Genistein is a tyrosine kinase inhibitor having a chemical structure 4’,5,7- trihydroxyisoflavone. Genistein is a major soy isoflavonoid which has been known for its various biological and therapeutic properties from last so many years. Glucoside form of aglycone genistein known as genistin is found in a large amount in an unprocessed soybean whereas the genistein is found in a small amount in unprocessed soybean and is present in abundant amount in processed food [1,2]. Genistein has a bitter taste which prevents the ease in palatability and it is necessary to overcome this for easy administration of it. Genistein possessed the property of both agonist and antagonist of estrogen hormone and thus inhibits the tyrosine kinase enzyme [3,4]. Genistein exhibits the property of antilipogenic, antihelmintic, anti-inflammatory, hypolipidemic, neuroprotective effect against ischemic injury, in the treatment of hypertension, osteoporosis and have estrogen effects especially in the regulation of postmenopausal symptoms due to the similarity in the chemical structure of Genistein [5,6]. It is also able to scavenge the free radicals thus possessing the antioxidant property. Genistein also plays a keen role in the chemoprevention of cancer treatment as well in reducing the deposition of adipose tissue and also employed as a key molecule involved in the treatment of common disorders^. In soy food genistein is found as glycosidic conjugates in a high concentration ranging about 0.2–1 mg/kg [7,8]. Among the various pharmacological activities, genistein also includes the property of preventing the DNA oxidative damage, inhibition in the process of angiogenesis, topoisomerase enzyme II and have an effect on signal transduction molecule. Genistein also involves in the management of pancreatic β-cell proliferation and insulin secretion, especially after postmenopausal condition [9,10]. It has protective action against apoptosis and affecting the many signaling pathways regulating obesity and various metabolic syndrome in human physiology.

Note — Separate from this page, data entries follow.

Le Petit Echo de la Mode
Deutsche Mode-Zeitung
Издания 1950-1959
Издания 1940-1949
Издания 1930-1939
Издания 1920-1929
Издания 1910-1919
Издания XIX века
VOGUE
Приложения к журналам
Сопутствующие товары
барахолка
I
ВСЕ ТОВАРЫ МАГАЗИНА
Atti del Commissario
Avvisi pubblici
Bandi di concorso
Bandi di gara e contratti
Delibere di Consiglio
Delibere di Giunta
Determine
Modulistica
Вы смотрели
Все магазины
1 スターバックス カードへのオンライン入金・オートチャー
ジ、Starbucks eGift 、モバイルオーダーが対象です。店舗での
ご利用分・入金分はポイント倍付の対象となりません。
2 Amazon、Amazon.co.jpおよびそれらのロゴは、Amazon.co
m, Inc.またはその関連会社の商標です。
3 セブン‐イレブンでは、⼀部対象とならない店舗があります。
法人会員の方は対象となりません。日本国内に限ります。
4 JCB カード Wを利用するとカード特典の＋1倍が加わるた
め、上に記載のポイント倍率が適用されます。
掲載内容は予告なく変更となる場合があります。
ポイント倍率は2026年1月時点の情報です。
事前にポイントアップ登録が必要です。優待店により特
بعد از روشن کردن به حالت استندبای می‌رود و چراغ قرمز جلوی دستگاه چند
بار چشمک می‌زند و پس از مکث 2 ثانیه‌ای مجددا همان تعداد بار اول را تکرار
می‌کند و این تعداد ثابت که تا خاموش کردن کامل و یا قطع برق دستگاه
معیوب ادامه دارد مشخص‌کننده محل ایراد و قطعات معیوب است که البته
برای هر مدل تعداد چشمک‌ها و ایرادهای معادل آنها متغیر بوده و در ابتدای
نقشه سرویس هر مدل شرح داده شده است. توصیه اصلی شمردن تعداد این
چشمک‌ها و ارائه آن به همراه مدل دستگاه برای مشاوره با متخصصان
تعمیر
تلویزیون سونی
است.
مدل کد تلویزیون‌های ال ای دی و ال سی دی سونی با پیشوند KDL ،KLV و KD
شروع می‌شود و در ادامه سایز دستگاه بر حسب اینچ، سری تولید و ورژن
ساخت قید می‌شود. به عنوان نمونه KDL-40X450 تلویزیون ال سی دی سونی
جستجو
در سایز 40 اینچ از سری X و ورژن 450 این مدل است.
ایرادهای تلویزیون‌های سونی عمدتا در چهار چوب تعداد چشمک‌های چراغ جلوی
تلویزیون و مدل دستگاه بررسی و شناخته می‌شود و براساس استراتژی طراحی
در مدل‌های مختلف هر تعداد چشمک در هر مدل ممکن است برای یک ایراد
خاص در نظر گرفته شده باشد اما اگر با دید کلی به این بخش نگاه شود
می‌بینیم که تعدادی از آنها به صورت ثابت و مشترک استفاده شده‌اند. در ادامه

Chemically, genistein consists of the 15-carbon skeleton in its structure with a total 30 number of atoms in which 10 hydrogen atoms, 15 carbon atoms, and 5 oxygen atoms are present with a chemical formula of C₁₅H₁₀ O₅, having a molecular weight of 270.2369 g/mol. The IUPAC name of genistein is 4’,5,7- tri hydroxyl isoflavone [11,12]. The chemical structure of genistein consists of a 22 nonhydrogen bonds, 14 multiple bonds, 12 aromatic bonds, 2 double bonds and 1 rotatable bond, 3 six-membered rings, 1 ten-membered rings, 1 aromatic ketone and ether and 3 aromatic hydroxyls (Fig. 1). The nucleus part of isoflavone is the flavones nucleus which is composed of two benzene rings connected to a heterocyclic pyrene ring. The nomenclature of the chemical compound is after the name of a genus of Genista tinctoria L which is a flowering plant belongs to the family Fabaceae [13,14]. It has a melting point of 297–298 °C Carbon 4 and carbon 7 on phenol rings of genistein shows the structural and functional resemblance with the –OH group of on estradiol which has good affinity with estrogen receptor β where the carbon 4 has good binding capacity with His475 and carbon 7 shows binding with Glu305 and Arg306, due to which genistein is able to bind with alpha and beta receptors of estrogen [15,16]. This resemblance in the structure of genistein with estrogen exerts the pharmacological activities similar to the estrogen hormone and helps in the regulation and treatment of various disorders related to the hypo and hypersecretion of estrogen. The solubility of genistein in water is lower but possess a higher solubility in polar solvents like ethanol, acetone, and dimethylsulfoxide [17,18]. The chemical structure of genistein is represented as below along with another well-known isoflavonoid that is daidzein and the structure of endogenous estrogen hormone (estradiol) to which genistein resembles and due to which genistein exhibits both agonistic as a well antagonistic activity with estrogen receptor.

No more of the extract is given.